All these industries share the objective of integrating data and analytics into their maintenance programs to transform them into reliability programs. The right program increases equipment availability and performance by identifying and removing the cause of potential failures. Reliability programs can significantly reduce the possibility of failure and its impact.
Some of the frustrations with current condition monitoring solutions include a lack of high-precision, in-depth intelligence, time-consuming, complex installation and setup, limited diagnostic range and service offerings which increase total cost of ownership.
In addition, some condition monitoring solutions can be hard to scale to multiple assets and data sets for individual products are often siloed which leads to systems detecting only one type of fault. Wired and wireless-only sensors are often incompatible with plant network infrastructure resulting in reams of unusable data.
As maintenance is a means to operate safer and more efficiently, industrial plants across the globe are taking a more proactive approach by moving away from simply responding to the crisis of the day. Today, the immediate goal is to find and fix problems before there is a breakdown. The long-term goal is to drive business value.
The value of condition-based maintenance
Monitoring and studying the trends of machine health are staples of predictive maintenance.
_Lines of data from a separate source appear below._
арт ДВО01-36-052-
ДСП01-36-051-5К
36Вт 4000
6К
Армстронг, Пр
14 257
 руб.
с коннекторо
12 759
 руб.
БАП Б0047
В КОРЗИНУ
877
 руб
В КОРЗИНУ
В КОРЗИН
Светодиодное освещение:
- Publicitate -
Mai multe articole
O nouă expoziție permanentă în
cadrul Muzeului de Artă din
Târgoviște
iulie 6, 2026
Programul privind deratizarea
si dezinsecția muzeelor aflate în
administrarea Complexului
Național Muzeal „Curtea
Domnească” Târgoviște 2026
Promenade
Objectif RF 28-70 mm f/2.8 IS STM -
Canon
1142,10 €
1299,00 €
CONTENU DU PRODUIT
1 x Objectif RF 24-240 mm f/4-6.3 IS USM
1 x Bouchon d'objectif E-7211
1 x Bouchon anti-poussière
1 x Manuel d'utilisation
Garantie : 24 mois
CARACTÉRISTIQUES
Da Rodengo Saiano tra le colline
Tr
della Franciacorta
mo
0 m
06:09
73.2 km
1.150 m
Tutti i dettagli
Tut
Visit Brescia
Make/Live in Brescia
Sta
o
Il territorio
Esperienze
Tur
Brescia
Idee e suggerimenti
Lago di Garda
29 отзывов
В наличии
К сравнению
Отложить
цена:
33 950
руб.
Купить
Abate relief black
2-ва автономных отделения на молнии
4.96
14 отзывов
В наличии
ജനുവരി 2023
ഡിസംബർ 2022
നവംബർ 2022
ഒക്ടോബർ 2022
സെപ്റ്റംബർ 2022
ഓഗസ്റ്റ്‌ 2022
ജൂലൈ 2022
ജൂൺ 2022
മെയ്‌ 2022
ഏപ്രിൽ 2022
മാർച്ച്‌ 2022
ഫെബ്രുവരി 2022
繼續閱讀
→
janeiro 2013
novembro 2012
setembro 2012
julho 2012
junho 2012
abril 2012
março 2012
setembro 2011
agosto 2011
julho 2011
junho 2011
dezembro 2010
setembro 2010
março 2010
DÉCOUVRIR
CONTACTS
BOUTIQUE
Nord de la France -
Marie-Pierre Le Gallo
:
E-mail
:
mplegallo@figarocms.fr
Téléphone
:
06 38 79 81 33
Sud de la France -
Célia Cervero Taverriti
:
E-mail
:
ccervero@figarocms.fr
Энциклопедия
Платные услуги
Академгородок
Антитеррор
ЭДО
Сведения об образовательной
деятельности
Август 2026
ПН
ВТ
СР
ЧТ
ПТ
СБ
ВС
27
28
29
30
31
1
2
However, condition-based maintenance (CBM) is a better term because no one can predict when a machine will fail. CBM uses machine condition data, contextual data, trends, analytics and knowledge of specific machines to determine how machines are performing.
Wireless vibration sensors for vibration screening and analysis are one of the most powerful ways to enact CBM. Monitors like the new Fluke 3563 Vibration Analysis Sensor are attached to critical machines to track vibration data over time and identify faults. Using accelerometers, vibration monitors measure changes in the amplitude, frequency and intensity of vibration. When combined with the LIVE-AssetTM Portal software, teams can spot patterns, receive alerts about anomalies and compare measurements.
While critical machines benefit from more powerful vibration analysis sensors that provide in-depth data to help determine the nature of a problem, the new Fluke 3562 Screening Vibration Sensor is an effective way to track semi-critical machines. The Fluke 3562 is a battery-less sensor that runs on power provided by either a thermoelectric or photovoltaic energy harvester. The screening sensor collects snapshots of data, such as vibration levels, temperature and humidity, and trends the nine highest FFT peaks by magnitude. Taken together, vibration screening and analysis combined with software, create a powerful condition monitoring solution that detects if machines are functioning correctly.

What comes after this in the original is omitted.